*What is required*: Report every line below that carries the word "Esprit".
═══ Exercise data
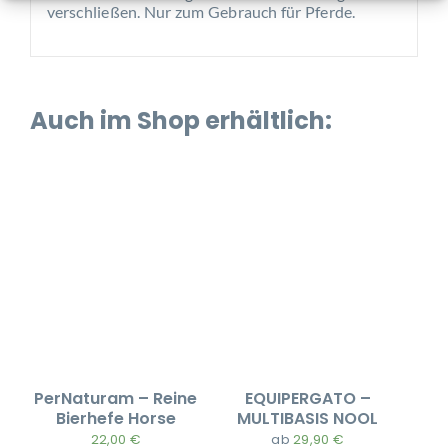
verschließen. Nur zum Gebrauch für Pferde.
Auch im Shop erhältlich:
PerNaturam – Reine
EQUIPERGATO –
Bierhefe Horse
MULTIBASIS NOOL
22,00
€
ab
29,90
€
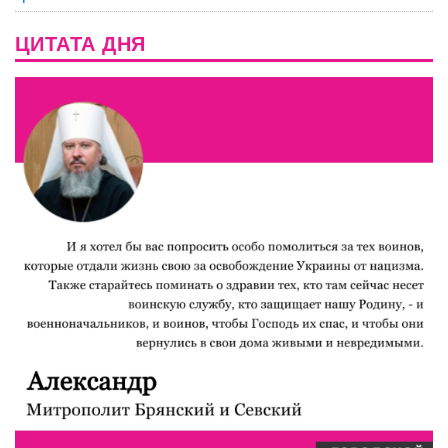
ЦИТАТА ДНЯ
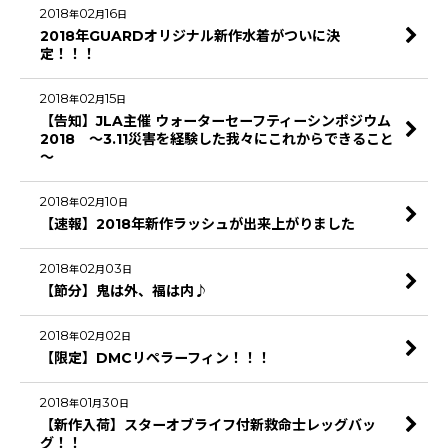
2018
02
16
年
月
日
2018年GUARDオリジナル新作水着がついに決
定！！！
2018
02
15
年
月
日
【告知】JLA主催 ウォーターセーフティーシンポジウム
2018 ～3.11災害を経験した我々にこれからできること
～
2018
02
10
年
月
日
【速報】2018年新作ラッシュが出来上がりました
2018
02
03
年
月
日
【節分】鬼は外、福は内♪
2018
02
02
年
月
日
【限定】DMCリペラーフィン！！！
2018
01
30
年
月
日
【新作入荷】スターオブライフ付新救命士レッグバッ
グ！！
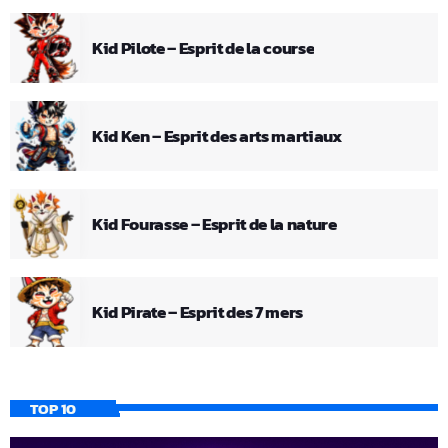
Kid Pilote – Esprit de la course
Kid Ken – Esprit des arts martiaux
Kid Fourasse – Esprit de la nature
Kid Pirate – Esprit des 7 mers
TOP 10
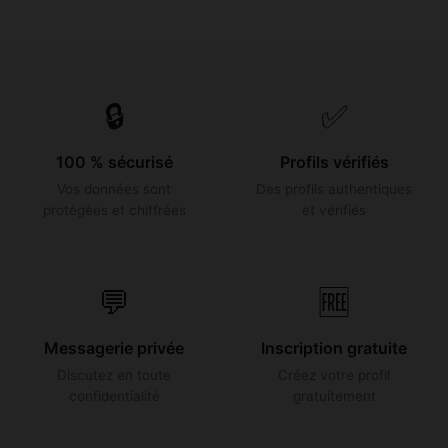
🔒
✅
100 % sécurisé
Profils vérifiés
Vos données sont
Des profils authentiques
protégées et chiffrées
et vérifiés
💬
🆓
Messagerie privée
Inscription gratuite
Discutez en toute
Créez votre profil
confidentialité
gratuitement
══════
*Exercise result*:
Kid Pilote – Esprit de la course
Kid Ken – Esprit des arts martiaux
Kid Fourasse – Esprit de la nature
Kid Pirate – Esprit des 7 mers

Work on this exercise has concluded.